There are lots of reasons to like stats like WAR, but just as many reasons to be leery of them. Without an advanced degree in statistics, it may not be easy to come to grips with concepts like regression analysis and linear weights, but that doesn’t mean the byproducts should be dismissed out of hand. By the same token, however, one should not suffer from deference to complexity. That which is not understood isn’t always right. Ultimately, the value of a statistic comes not only from its accuracy, but also its ease of application. If sabermetric proponents were more aware of that, the old school holdouts might be a lot easier to convert.

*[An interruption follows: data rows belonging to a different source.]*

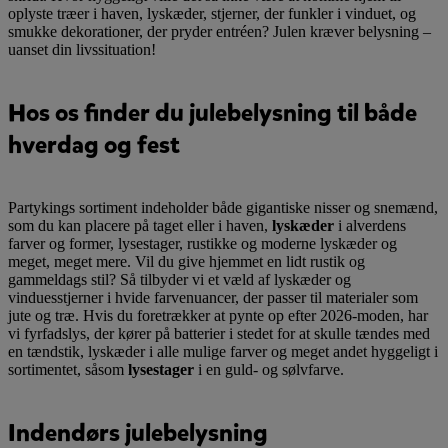
oplyste træer i haven, lyskæder, stjerner, der funkler i vinduet, og
smukke dekorationer, der pryder entréen? Julen kræver belysning –
uanset din livssituation!
Hos os finder du julebelysning til både
hverdag og fest
Partykings sortiment indeholder både gigantiske nisser og snemænd,
som du kan placere på taget eller i haven,
lyskæder
i alverdens
farver og former, lysestager, rustikke og moderne lyskæder og
meget, meget mere. Vil du give hjemmet en lidt rustik og
gammeldags stil? Så tilbyder vi et væld af lyskæder og
vinduesstjerner i hvide farvenuancer, der passer til materialer som
jute og træ. Hvis du foretrækker at pynte op efter 2026-moden, har
vi fyrfadslys, der kører på batterier i stedet for at skulle tændes med
en tændstik, lyskæder i alle mulige farver og meget andet hyggeligt i
sortimentet, såsom
lysestager
i en guld- og sølvfarve.
Indendørs julebelysning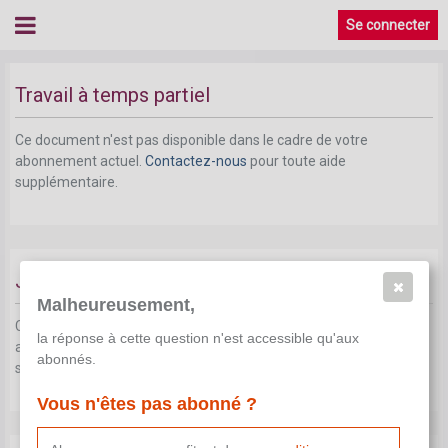
Se connecter
Travail à temps partiel
Ce document n'est pas disponible dans le cadre de votre
abonnement actuel.
Contactez-nous
pour toute aide
supplémentaire.
Jours fériés et travail du dimanche
Malheureusement,
Ce document n'est pas disponible dans le cadre de votre
la réponse à cette question n'est accessible qu'aux
abonnement actuel.
Contactez-nous
pour toute aide
abonnés.
supplémentaire.
Vous n'êtes pas abonné ?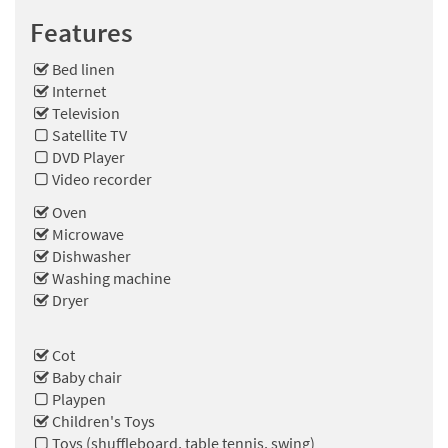
Features
Bed linen
Internet
Television
Satellite TV
DVD Player
Video recorder
Oven
Microwave
Dishwasher
Washing machine
Dryer
Cot
Baby chair
Playpen
Children's Toys
Toys (shuffleboard, table tennis, swing)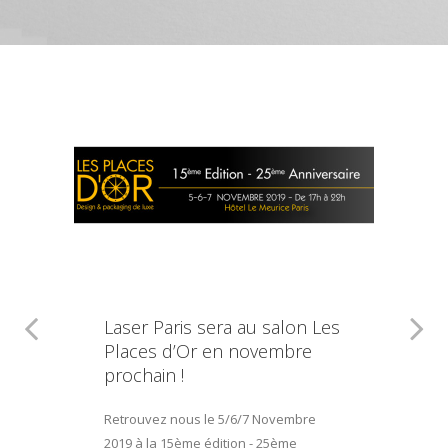
Laser Paris sera au salon Les
Places d’Or en novembre
prochain !
Retrouvez nous le 5/6/7 Novembre
2019 à la 15ème édition - 25ème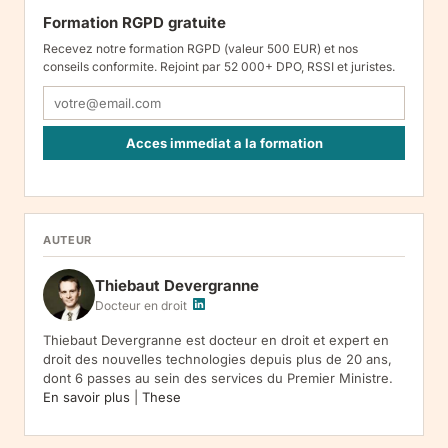
Formation RGPD gratuite
Recevez notre formation RGPD (valeur 500 EUR) et nos
conseils conformite. Rejoint par 52 000+ DPO, RSSI et juristes.
Acces immediat a la formation
Responsable : Legiscope UAB, Laisves pr. 60-1107, Vilnius, LT-
05120, Lituanie. Finalite : inscription a la newsletter et reception
de nos communications. Base legale : consentement (art. 6.1.a
RGPD). Destinataires : le responsable du traitement, AWS
AUTEUR
(hebergement), Amazon SES (envoi des emails). Conservation :
jusqu'a desinscription. Droits : acces, rectification, effacement,
Thiebaut Devergranne
limitation, opposition, portabilite -- exercez vos droits via notre
.
Reclamation :
.
Docteur en droit
Thiebaut Devergranne est docteur en droit et expert en
droit des nouvelles technologies depuis plus de 20 ans,
dont 6 passes au sein des services du Premier Ministre.
En savoir plus
|
These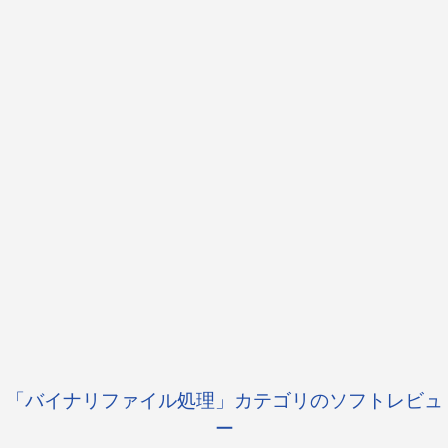
「バイナリファイル処理」カテゴリのソフトレビュ
ー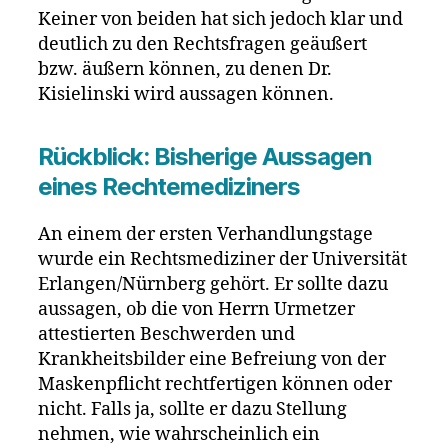
Keiner von beiden hat sich jedoch klar und
deutlich zu den Rechtsfragen geäußert
bzw. äußern können, zu denen Dr.
Kisielinski wird aussagen können.
Rückblick: Bisherige Aussagen
eines Rechtemediziners
An einem der ersten Verhandlungstage
wurde ein Rechtsmediziner der Universität
Erlangen/Nürnberg gehört. Er sollte dazu
aussagen, ob die von Herrn Urmetzer
attestierten Beschwerden und
Krankheitsbilder eine Befreiung von der
Maskenpflicht rechtfertigen können oder
nicht. Falls ja, sollte er dazu Stellung
nehmen, wie wahrscheinlich ein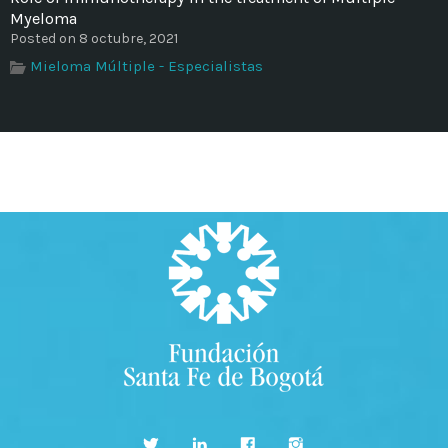
Myeloma
Posted on 8 octubre, 2021
Mieloma Múltiple - Especialistas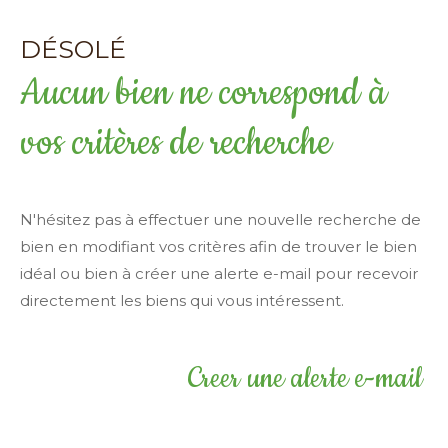
Surface
DÉSOLÉ
terrain
Surface terrain
Aucun bien ne correspond à
Surface
Surface
vos critères de recherche
Pièces
Pièces
N'hésitez pas à effectuer une nouvelle recherche de
bien en modifiant vos critères afin de trouver le bien
Référence
idéal ou bien à créer une alerte e-mail pour recevoir
directement les biens qui vous intéressent.
AFFINER LES CRITÈRES
Creer une alerte e-mail
TERRASSE
PARKING
PISCINE
FILTRER PAR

It’s useful to point out that there must be differences in the ways that fangraphs and bbref compute WAR; it would have been considerably more useful to point out even one of the differences. The reader is left with no idea why (for example) fangraphs puts Cliff Lee at 6.3 while bbref has him at least 2 games worse.

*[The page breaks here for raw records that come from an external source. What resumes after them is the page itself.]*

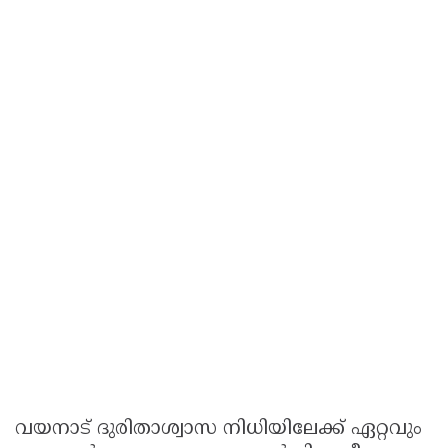
വയനാട് ദുരിതാശ്വാസ നിധിയിലേക്ക് ഏറ്റവും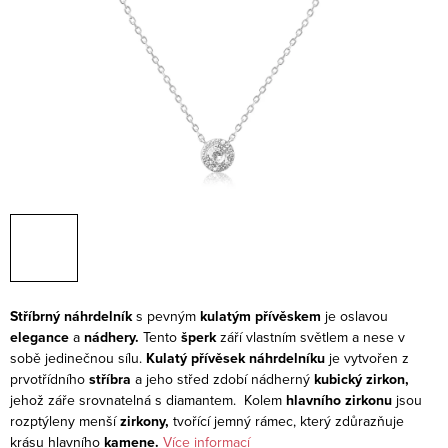
Stříbrný náhrdelník
s pevným
kulatým přívěskem
je oslavou
elegance
a
nádhery.
Tento
šperk
září vlastním světlem a nese v
sobě jedinečnou sílu.
Kulatý přívěsek náhrdelníku
je vytvořen z
prvotřídního
stříbra
a jeho střed zdobí nádherný
kubický zirkon,
jehož záře srovnatelná s diamantem. Kolem
hlavního zirkonu
jsou
rozptýleny menší
zirkony,
tvořící jemný rámec, který zdůrazňuje
krásu hlavního
kamene.
Více informací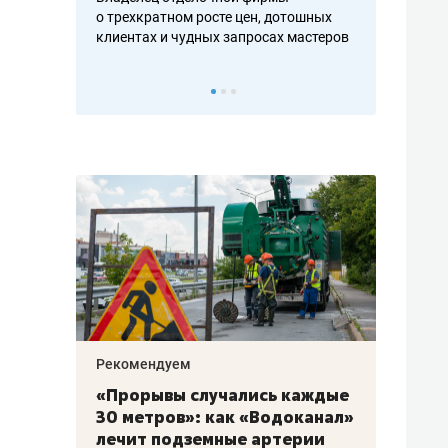
ть аксакалов и
о трехкратном росте цен, дотошных
школьной фор
клиентах и чудных запросах мастеров
налогах и раз
Рекомендуем
Рекоме
«Прорывы случались каждые
Не то
к
30 метров»: как «Водоканал»
гастр
а
лечит подземные артерии
задае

And what is subjective about positional adjustments and park factors?
Absolutely…there are significant differences in how they each compute WAR. Should have been more explicit stating that instead of only implying. I thought that was clear, but I guess not. I didn’t get into the breakdown of what is different about the two because it is technical and besides the main point (i.e. sabremetrics are still subjective).
The subjective part about positional adjustments and park factors are how those variables are calculated. For example, you could use one-year, three-year or five-year park factors. As we see with the B-R data, that decision makes a big difference.
I think using 1-year-based park adjustments is the most iffy factor. Trades, players in contract seasons, etc. just add too many variables to a single season beyond a ballpark’s actual factors.
OTOH, there are nonsubjective factors that do change year to year, like weather.